Dès le lendemain, le SNJ parle d'une "faute impardonnable", "révélatrice de dysfonctionnements internes très inquiétants". La CGT, encore plus directe, évoque un "navire amiral du '20 heures' en train de couler" et dénonce un "cocktail toxique" mêlant "ploutocratie, endogamie et élitisme". Pour Muriel Pleynet, directrice adjointe de l'information, l'erreur n'est ni isolée ni anodine. "Une quinzaine de personnes ont possiblement failli", reconnaît-elle au "Monde". "Il y a eu un engrenage, qui a donné lieu à un naufrage collectif." Pourtant, une "charte du rectificatif" adoptée en 2023 devait empêcher ce type d'erreur. "Encore aurait-il fallu qu'elle soit appliquée", admet-elle.
Sous pression, Delphine Ernotte a annoncé le 16 octobre le rattachement de la direction de l'information, conduite par Alexandre Kara, à celle des antennes et des programmes dirigée par Stéphane Sitbon-Gomez, son bras droit. Mais la décision, inédite, provoque incompréhension et inquiétudes au sein de la rédaction. "Journalistiquement, le rattachement de l'information à la même direction que les divertissements me dérange", confie un journaliste au "Monde". Le président de la SDJ, Valéry Lerouge, redoute quant à lui un impact sur l'indépendance rédactionnelle. La direction assure vouloir davantage de cohérence et une meilleure circulation des informations. Un audit interne doit également identifier les points de rupture et proposer des mesures correctives.

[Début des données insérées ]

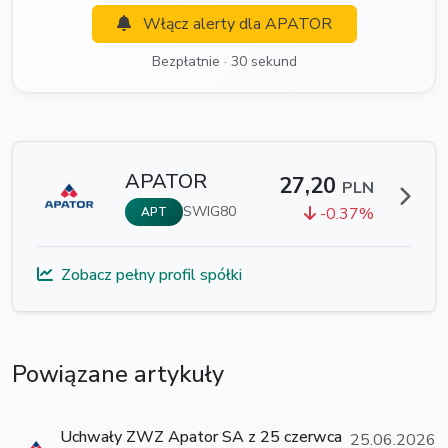
Włącz alerty dla APATOR
Bezpłatnie · 30 sekund
APATOR
27,20
PLN
SWIG80
-0.37%
APT
Zobacz pełny profil spółki
Powiązane artykuły
Uchwały ZWZ Apator SA z 25 czerwca
25.06.2026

Cette crise survient alors que France Télévisions s'apprête à être ausculté par la commission d'enquête parlementaire voulue par Éric Ciotti. Entre le 25 novembre et la mi-avril 2026, une cinquantaine d'auditions doivent examiner "la neutralité, le fonctionnement et le financement" de l'audiovisuel public. Avec ses 2,5 milliards d'euros de budget, le groupe occupera une place centrale. Delphine Ernotte pourrait être convoquée à deux reprises.
En interne, les plaies sont nombreuses. Un rapport d'expertise du cabinet Cedaet, dévoilé fin octobre, compile 37 témoignages d'anciens journalistes de France 3, dénonçant depuis la fusion des rédactions une "perte d'autonomie", une "dégradation des relations sociales" et une "division du collectif". Le rallongement du "20 heures" en 2024 et la fin des éditions nationales de France 3 en 2023 ont laissé des traces profondes. "Il y a un passif, et une rédaction à laquelle on demande beaucoup", reconnaît Muriel Pleynet. "Peut-on faire mieux et avoir d'autres ambitions ? Sans doute, même si nous n'avons pas à rougir sur la qualité de ce qu'on met à l'antenne."